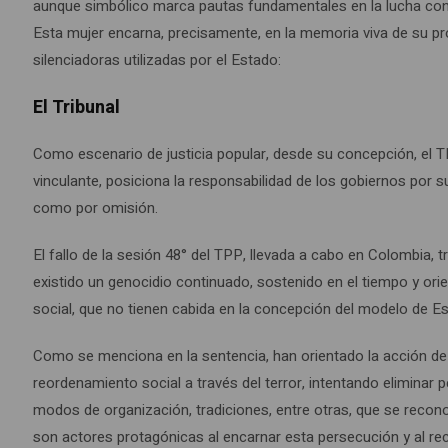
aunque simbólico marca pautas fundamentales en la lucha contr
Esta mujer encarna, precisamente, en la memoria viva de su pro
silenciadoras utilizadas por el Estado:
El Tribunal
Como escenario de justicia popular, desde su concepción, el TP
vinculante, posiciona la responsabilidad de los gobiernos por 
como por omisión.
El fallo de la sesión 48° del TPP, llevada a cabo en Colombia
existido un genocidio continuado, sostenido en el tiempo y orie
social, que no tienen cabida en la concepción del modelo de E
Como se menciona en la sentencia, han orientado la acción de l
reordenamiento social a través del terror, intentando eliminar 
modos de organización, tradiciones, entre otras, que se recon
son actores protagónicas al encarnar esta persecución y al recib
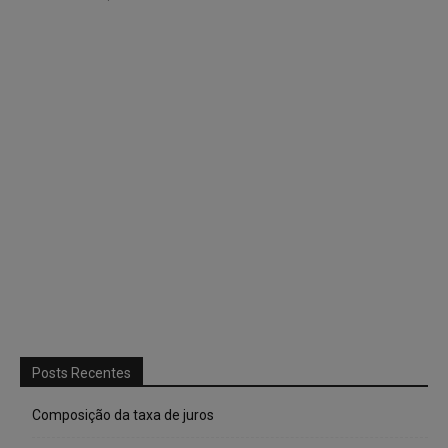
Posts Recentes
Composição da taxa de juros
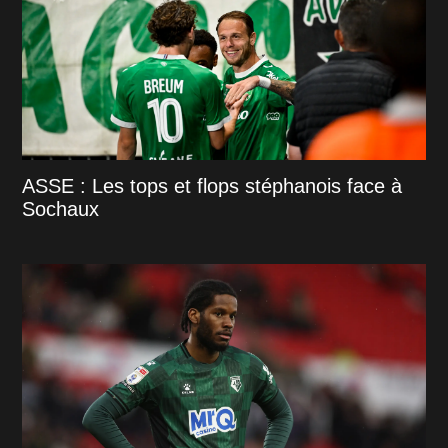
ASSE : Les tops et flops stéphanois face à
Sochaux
※ ※ ※
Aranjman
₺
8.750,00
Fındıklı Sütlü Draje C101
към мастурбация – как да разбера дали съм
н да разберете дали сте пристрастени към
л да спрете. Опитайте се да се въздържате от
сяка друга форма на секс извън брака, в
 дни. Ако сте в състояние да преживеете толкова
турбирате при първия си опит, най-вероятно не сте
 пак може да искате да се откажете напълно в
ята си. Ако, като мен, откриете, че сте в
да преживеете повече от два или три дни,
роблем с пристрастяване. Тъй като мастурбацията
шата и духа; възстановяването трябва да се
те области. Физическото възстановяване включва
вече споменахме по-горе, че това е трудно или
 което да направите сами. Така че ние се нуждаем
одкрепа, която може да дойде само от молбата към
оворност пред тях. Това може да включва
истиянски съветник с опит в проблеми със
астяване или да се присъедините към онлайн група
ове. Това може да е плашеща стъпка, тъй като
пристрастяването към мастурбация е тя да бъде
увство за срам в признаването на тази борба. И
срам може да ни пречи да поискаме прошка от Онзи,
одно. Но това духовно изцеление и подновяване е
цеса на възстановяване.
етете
※ ※ ※
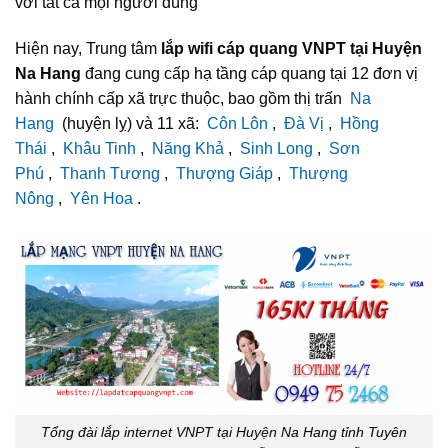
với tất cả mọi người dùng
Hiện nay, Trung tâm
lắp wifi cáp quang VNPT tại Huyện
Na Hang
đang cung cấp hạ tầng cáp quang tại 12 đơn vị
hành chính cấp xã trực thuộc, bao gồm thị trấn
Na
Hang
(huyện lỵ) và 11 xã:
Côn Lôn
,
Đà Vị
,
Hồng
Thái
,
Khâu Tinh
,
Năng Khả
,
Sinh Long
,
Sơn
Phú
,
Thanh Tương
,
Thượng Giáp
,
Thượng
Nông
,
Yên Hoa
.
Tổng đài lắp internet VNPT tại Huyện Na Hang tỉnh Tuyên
※ ※ ※
Instructions for the task
Return a copy of each line in the records above that has "concepción" in it.

Result of the exercise
Como escenario de justicia popular, desde su concepción, el TP
social, que no tienen cabida en la concepción del modelo de E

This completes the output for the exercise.